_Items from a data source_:
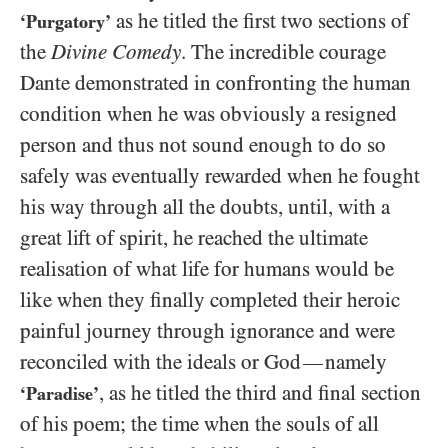
as he titled the first two sections of
‘Purgatory’
the
Divine Comedy
. The incredible courage
Dante demonstrated in confronting the human
condition when he was obviously a resigned
person and thus not sound enough to do so
safely was eventually rewarded when he fought
his way through all the doubts, until, with a
great lift of spirit, he reached the ultimate
realisation of what life for humans would be
like when they finally completed their heroic
painful journey through ignorance and were
reconciled with the ideals or God
namely
—
, as he titled the third and final section
‘Paradise’
of his poem; the time when the souls of all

_EXERCISE DIRECTIONS_:
Every record above should be written out again exactly; the pictures stay out of the copy.

_SOLUTION_:
as he titled the first two sections of
‘Purgatory’
the
Divine Comedy
. The incredible courage
Dante demonstrated in confronting the human
condition when he was obviously a resigned
person and thus not sound enough to do so
safely was eventually rewarded when he fought
his way through all the doubts, until, with a
great lift of spirit, he reached the ultimate
realisation of what life for humans would be
like when they finally completed their heroic
painful journey through ignorance and were
reconciled with the ideals or God
namely
—
, as he titled the third and final section
‘Paradise’
of his poem; the time when the souls of all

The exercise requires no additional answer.